Sexta-feira, 7 de dezembro de 2012
Carta ao Pai Natal
Senhor Pai Natal
Como diz o meu amigo que mora na torre
em frente à minha barraca do bairro de lata onde vivo
quero pedir-te que transmitas lá no céu
como vou passar o Natal com a minha mãe.
Tenho dez anos e nunca tive um brinquedo
a não ser daqueles que nós fazemos
com arame, carros com rodas e tudo e volante.
Desde que cheguei de África que moro aqui
nesta casa de madeira sem luz, sem água
e só a lua acende as ruas estreitas, tão estreitas
que chego a bater nas casas com os cotovelos.
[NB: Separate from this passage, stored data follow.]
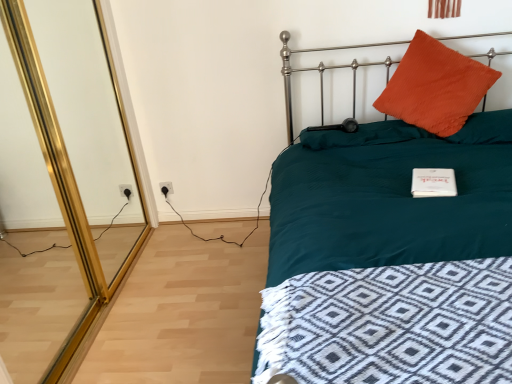 What do you see at coordinates (362, 135) in the screenshot?
I see `orange fuzzy pillow at upper right, which is the 1th pillow from left to right` at bounding box center [362, 135].

What do you see at coordinates (485, 128) in the screenshot?
I see `orange corduroy pillow at upper right, marked as the 3th pillow in a left-to-right arrangement` at bounding box center [485, 128].

At what (x,y) coordinates should I click in order to perform the action: click on teal fabric bed at upper right. Please return your answer as a coordinate pair (x, y). Looking at the image, I should click on (386, 207).

What do you see at coordinates (435, 87) in the screenshot? I see `orange corduroy pillow at upper right, arranged as the second pillow when viewed from the left` at bounding box center [435, 87].

I want to click on gold mirrored screen door at left, so click(x=59, y=183).

Considering the relative positions of gold mirrored screen door at left and orange corduroy pillow at upper right, arranged as the second pillow when viewed from the left, in the image provided, is gold mirrored screen door at left to the left or to the right of orange corduroy pillow at upper right, arranged as the second pillow when viewed from the left,?

In the image, gold mirrored screen door at left appears on the left side of orange corduroy pillow at upper right, arranged as the second pillow when viewed from the left.

Could orange corduroy pillow at upper right, arranged as the second pillow when viewed from the left, be considered to be inside gold mirrored screen door at left?

Definitely not — orange corduroy pillow at upper right, arranged as the second pillow when viewed from the left, is not inside gold mirrored screen door at left.

Is point (16, 262) farther from viewer compared to point (414, 39)?

Yes, point (16, 262) is farther from viewer.

Can you confirm if orange fuzzy pillow at upper right, acting as the 3th pillow starting from the right, is taller than white plastic electric outlet at lower left?

No.

Is orange fuzzy pillow at upper right, acting as the 3th pillow starting from the right, facing towards white plastic electric outlet at lower left?

No, orange fuzzy pillow at upper right, acting as the 3th pillow starting from the right, does not turn towards white plastic electric outlet at lower left.

Is orange fuzzy pillow at upper right, which is the 1th pillow from left to right, surrounding white plastic electric outlet at lower left?

Actually, white plastic electric outlet at lower left is outside orange fuzzy pillow at upper right, which is the 1th pillow from left to right.

Can you tell me how much orange fuzzy pillow at upper right, acting as the 3th pillow starting from the right, and white plastic electric outlet at lower left differ in facing direction?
Nunca fui à escola e não sei ler nem escrever
por isso pedi ao meu amigo menino para fazer
uma carta. é tão estranho a caneta dele desliza
sinais no papel das coisas que eu digo que é
difícil acreditar que as minhas palavras ali estão.
Às vezes espreito pela grade da escola que fica
ali perto e vou ver os meninos no recreio a brincar
quando a minha mãe diz para ir comprar pão
no senhor Inácio porque o dinheiro eu conheço
dez, vinte, cinquenta, as moedas e as notas.
Senhor Pai Natal, eu só queria… olha, já disse
que não quero brinquedos! (…)
Ah, sabes, neste bairro que não é bairro
não vem a camioneta buscar o lixo,
o carro que vem é a carroça dos cães para os levar,
não fazem mal a ninguém mas eles dizem que são vadios,
os cães têm dono mas eles não querem saber
e dizem que são nossos amigos, os cães.
Vem também um senhor padre dizer
para irmos à missa rezar
mas a minha mãe e eu não temos tempo é preciso
ir buscar água a uma torneira que uma senhora pôs
no quintal para a gente. E quando
vou à água é que eu vou brincar para a lixeira,
e às vezes trago uma lanterna velha, um secador
que trabalha mas a minha mãe não precisa dele
porque tem o cabelo curto e é carapinha.
Vou dizer ao meu amigo para ler esta carta em voz alta
para saber se ele não se esqueceu de alguma coisa
até porque a minha mãe está a chamar-me para
pôr uma bacia a apanhar a água que está a cair
em cima da cama. Está a chover muito.
Agora lembrei-me: tu que és o Pai Natal,
o mensageiro de Deus e portanto sabes onde
está tudo porque vais dar as prendas a toda a gente,
quando passares por cima da minha casa com o teu
carro de madeira puxado por aqueles animais que têm cornos
e parecem árvores, no dia de Natal, faz-me só um sinal
um sinal só para mim, só para mim.
e não te esqueças: lembra-te da minha mãe.